[Transcribed page contents]
####################
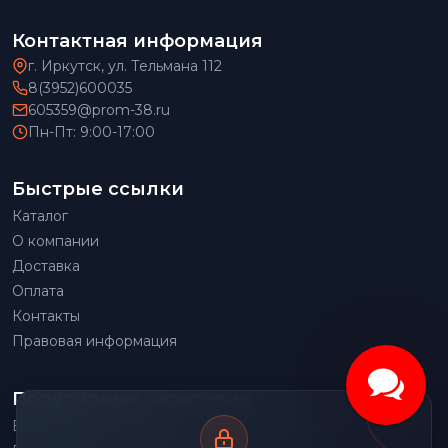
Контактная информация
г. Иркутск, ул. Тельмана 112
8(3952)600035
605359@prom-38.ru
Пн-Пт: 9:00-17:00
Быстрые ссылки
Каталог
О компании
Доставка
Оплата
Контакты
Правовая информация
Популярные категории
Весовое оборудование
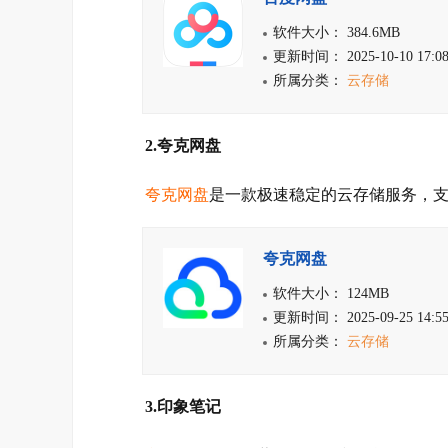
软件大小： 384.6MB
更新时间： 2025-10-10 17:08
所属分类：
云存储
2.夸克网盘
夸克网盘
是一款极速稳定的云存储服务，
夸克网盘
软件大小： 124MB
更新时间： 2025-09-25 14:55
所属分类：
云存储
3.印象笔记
####################
• Exercise brief: Answer with a single number: the count of lines in the entries that hold the word "更新时间".

• Reply: 2